Before, we faked it by grabbing gclid and stuffing it into localStorage, then replaying it on the return load. Worked until Google decided some cross-origin setups were “non-consensual” and nuked our attribution model. Now we run a faux interstitial screen where we sync data before pushing outbound — basically a 2-second delay page that logs session cookies to a tiny Go endpoint. Surprisingly, affiliate sales reporting went up the week we added that.
When CJ Affiliate’s deep link builder breaks silently
There’s a form tool in CJ’s dashboard that builds deep links to product pages. It used to append a valid PID automatically but sometime late last year (no changelog, no email), they started omitting the &pid= value if the browser was in incognito. No alert, just malformed links.
I only noticed this because someone else in my team was copy/pasting from private mode, trying to QA unrelated tracking. The kicker is: if you manually visit CJ’s dashboard in incognito, it loads without some JavaScript conditionals so half the fields are not prepopulated. Their support response? “Try using standard mode for publisher tools.” Classic.
So log your generated URLs somewhere — even if just dumping them into Slack — and test a few live every week. Trusting auto-builders gets dangerous when browser privacy settings mess with form behavior you didn’t expect to be stateful.
Checkboxed opt-in systems that nuke affiliate cookies
Remember when we all rushed to slap cookie consent modals everywhere? Turns out, some modal vendors — looking at you, older OneTrust widgets — stopped affiliate cookies dead unless users clicked Accept All. This meant affiliate clicks were valid, cookies were returned, but got blocked by JS-installed consent gates.
If you’re doing cookie-based attribution, those opt-in checkboxes must fire AFTER setting session-level info server-side. Otherwise you’re doing the digital version of handing out flyers in a wind tunnel.
“That’s weird, we have high bounce rate and zero clickthrough conversions… oh.” — a data guy, twenty cups deep into a dead campaign
Merge conflicts that quietly overwrite affiliate IDs
This one’s a personal embarrassment.

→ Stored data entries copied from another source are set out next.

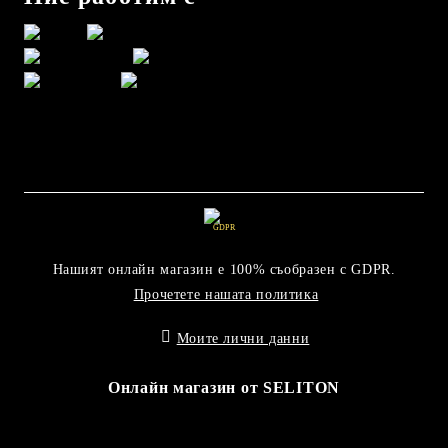
GDPR
Нашият онлайн магазин е 100% съобразен с GDPR.
Прочетете нашата политика
Моите лични данни
Онлайн магазин от SELITON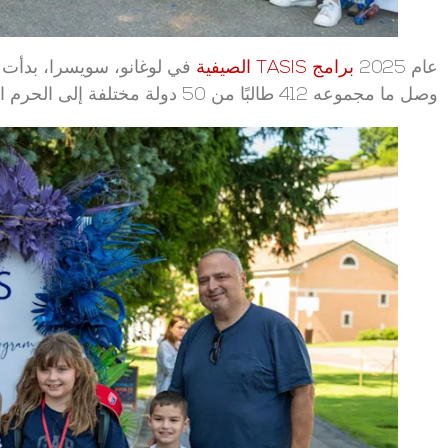
عام 2025
برامج TASIS الصيفية
في لوغانو، سويسرا، بدأت ر
وصل ما مجموعه 412 طالبًا من 50 دولة مختلفة إلى الحرم الجامعي مع عائلاتهم طوال اليوم!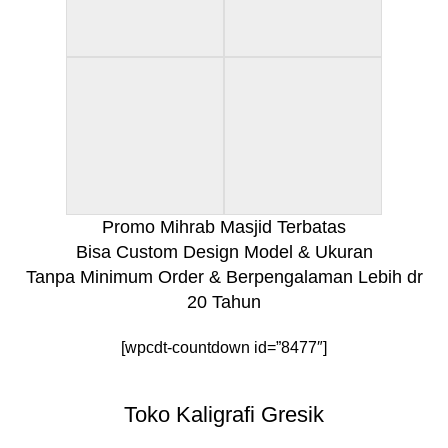
Promo Mihrab Masjid Terbatas
Bisa Custom Design Model & Ukuran
Tanpa Minimum Order & Berpengalaman Lebih dr
20 Tahun
[wpcdt-countdown id=”8477″]
Toko Kaligrafi Gresik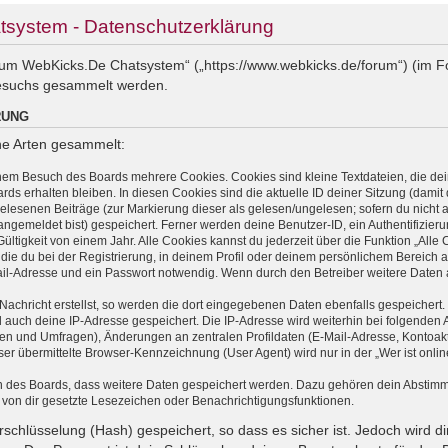
system - Datenschutzerklärung
 zum WebKicks.De Chatsystem“ („https://www.webkicks.de/forum“) (im F
esuchs gesammelt werden.
RUNG
ne Arten gesammelt:
inem Besuch des Boards mehrere Cookies. Cookies sind kleine Textdateien, die dei
ds erhalten bleiben. In diesen Cookies sind die aktuelle ID deiner Sitzung (damit 
gelesenen Beiträge (zur Markierung dieser als gelesen/ungelesen; sofern du nicht 
ngemeldet bist) gespeichert. Ferner werden deine Benutzer-ID, ein Authentifizier
tigkeit von einem Jahr. Alle Cookies kannst du jederzeit über die Funktion „Alle 
die du bei der Registrierung, in deinem Profil oder deinem persönlichem Bereich a
l-Adresse und ein Passwort notwendig. Wenn durch den Betreiber weitere Daten als
Nachricht erstellst, so werden die dort eingegebenen Daten ebenfalls gespeichert. 
rd auch deine IP-Adresse gespeichert. Die IP-Adresse wird weiterhin bei folgende
ten und Umfragen), Änderungen an zentralen Profildaten (E-Mail-Adresse, Kontoakt
 übermittelte Browser-Kennzeichnung (User Agent) wird nur in der „Wer ist onlin
en des Boards, dass weitere Daten gespeichert werden. Dazu gehören dein Abstim
t von dir gesetzte Lesezeichen oder Benachrichtigungsfunktionen.
schlüsselung (Hash) gespeichert, so dass es sicher ist. Jedoch wird di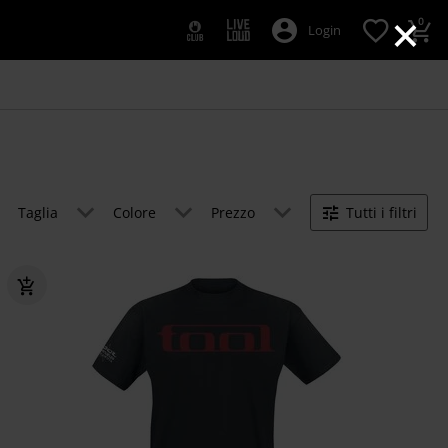
×
0
Login
Taglia
Colore
Prezzo
Tutti i filtri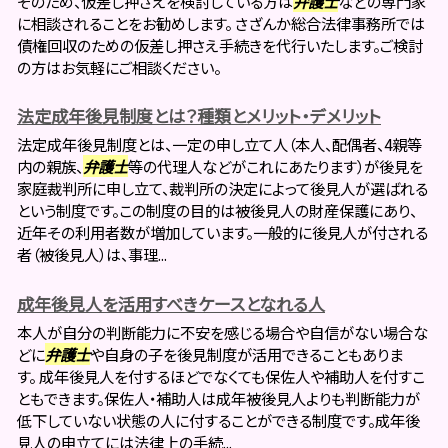
そのため、仮差し押さえを検討している方は
弁護士
などの専門家
に相談されることをお勧めします。 さざんか総合法律事務所では
債権回収のための仮差し押さえ手続きを代行いたします。ご検討
の方はお気軽にご相談ください。
法定成年後見制度とは？種類とメリット・デメリット
法定成年後見制度とは、一定の申し立て人（本人、配偶者、4親等
内の親族、
弁護士
等の代理人などがこれにあたります）が後見を
家庭裁判所に申し立て、裁判所の決定によって後見人が選ばれる
という制度です。この制度の目的は被後見人の財産保護にあり、
近年その利用者数が増加しています。一般的に後見人が付される
者（被後見人）は、事理...
成年後見人を活用すべきケースとなれる人
本人が自分の判断能力に不安を感じる場合や自信がない場合な
どに
弁護士
や自身の子を後見制度が活用できることもありま
す。 成年後見人を付するほどでなくても保佐人や補助人を付すこ
ともできます。保佐人・補助人は成年被後見人よりも判断能力が
低下していない状態の人に付することができる制度です。成年後
見人の申立てには法律上の手続...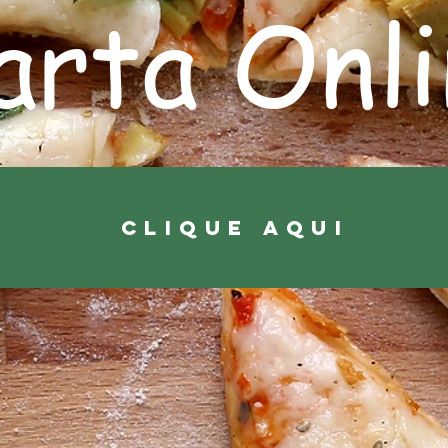
arta Onl
CLIQUE AQUI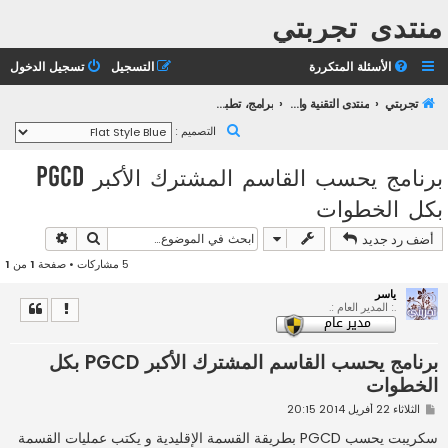
منتدى تجربتي
الأسئلة المتكررة
التسجيل
تسجيل الدخول
تجربتي
منتدى التقنية والانترنت
برامج، تطبيقات وانترنت
ب
التصميم :
ح
برنامج يحسب القاسم المشترك الأكبر PGCD
ث
بكل الخطوات
بحث
بحث متقد
أضف رد جديد
5 مشاركات • صفحة
1
من
1
ياسر
.: المدير العام :.
برنامج يحسب القاسم المشترك الأكبر PGCD بكل
الخطوات
م
الثلاثاء 22 أفريل 2014 20:15
ش
ا
سكريبت يحسب PGCD بطريقة القسمة الإقليدية و يكتب عمليات القسمة
ر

We had a site doing dynamic outbound link generation using backend route params. After a minor merge, someone else pushed logic that stripped out affId from the render method if it wasn’t explicitly passed in config. But our affiliate IDs were stored higher up in a layout loader, not inline.
So yeah: no build errors, no linter complaints, just thousands of links defaulting to ?affId=undefined. For a week. No tracking, no revenue, no notification.
This is why I now keep a dirty little stub script that crawls rendered outbound links once a day and logs mismatches against a local ID map. It’s dumb. Super dumb. But until someone builds a CI that tracks raw link deltas, that’s my lifeline.
Cloudflare’s rocket loader can break affiliate script order
Cloudflare’s Rocket Loader is supposed to optimize JS by deferring non-critical scripts. What it actually does sometimes is: reorders script tags in ways that affiliate tracking scripts don’t expect. One time it loaded the affiliate merchant script before the session cookie script, so affiliate cookies were never written — making every sale look like an untracked origin purchase.
I finally figured it out because I noticed it only affected product detail pages, and only in Chrome. For some reason Rocket Loader gets especially aggressive when it sees a bunch of async scripts, and if the affiliate pixel doesn’t explicitly wait on document-ready, it’s toast.
Fix? On pages where you care about tracking, add data-cfasync="false" to affiliate scripts, even inline ones. It tells Cloudflare: hands off, don’t mess with this script’s execution order. More importantly, test your conversion attribution after enabling Rocket Loader — measure, don’t trust.
“I don’t have time to test all that.” Great. Enjoy your zero-dollar week.